(Stored data)

==============================

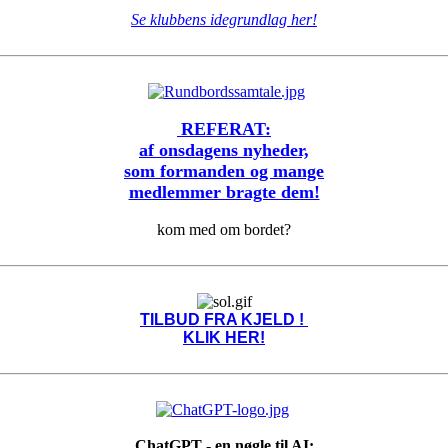
Se klubbens idegrundlag her!
REFERAT:
af onsdagens nyheder,
som formanden og mange
medlemmer bragte dem!
kom med om bordet?
TILBUD FRA KJELD !
KLIK HER!
ChatGPT - en nøgle til AI:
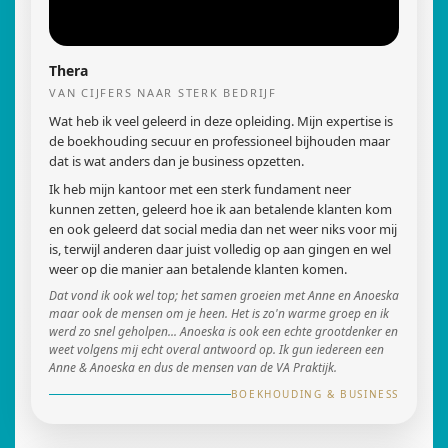
Thera
VAN CIJFERS NAAR STERK BEDRIJF
Wat heb ik veel geleerd in deze opleiding. Mijn expertise is
de boekhouding secuur en professioneel bijhouden maar
dat is wat anders dan je business opzetten.
Ik heb mijn kantoor met een sterk fundament neer
kunnen zetten, geleerd hoe ik aan betalende klanten kom
en ook geleerd dat social media dan net weer niks voor mij
is, terwijl anderen daar juist volledig op aan gingen en wel
weer op die manier aan betalende klanten komen.
Dat vond ik ook wel top; het samen groeien met Anne en Anoeska
maar ook de mensen om je heen. Het is zo'n warme groep en ik
werd zo snel geholpen... Anoeska is ook een echte grootdenker en
weet volgens mij echt overal antwoord op. Ik gun iedereen een
Anne & Anoeska en dus de mensen van de VA Praktijk.
BOEKHOUDING & BUSINESS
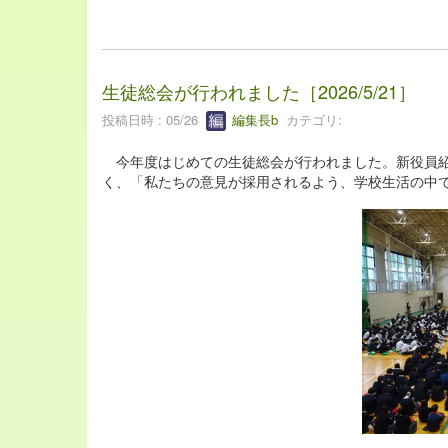
生徒総会が行われました［2026/5/21］
投稿日時 : 05/26
編集長b
カテゴリ:
今年度はじめての生徒総会が行われました。新役員紹
く、「私たちの意見が採用されるよう、学校生活の中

==============================

### The task:
Whenever a line in the entries holds the word "Anoeska", copy that line.

### Reply:
Dat vond ik ook wel top; het samen groeien met Anne en Anoeska
werd zo snel geholpen... Anoeska is ook een echte grootdenker en
Anne & Anoeska en dus de mensen van de VA Praktijk.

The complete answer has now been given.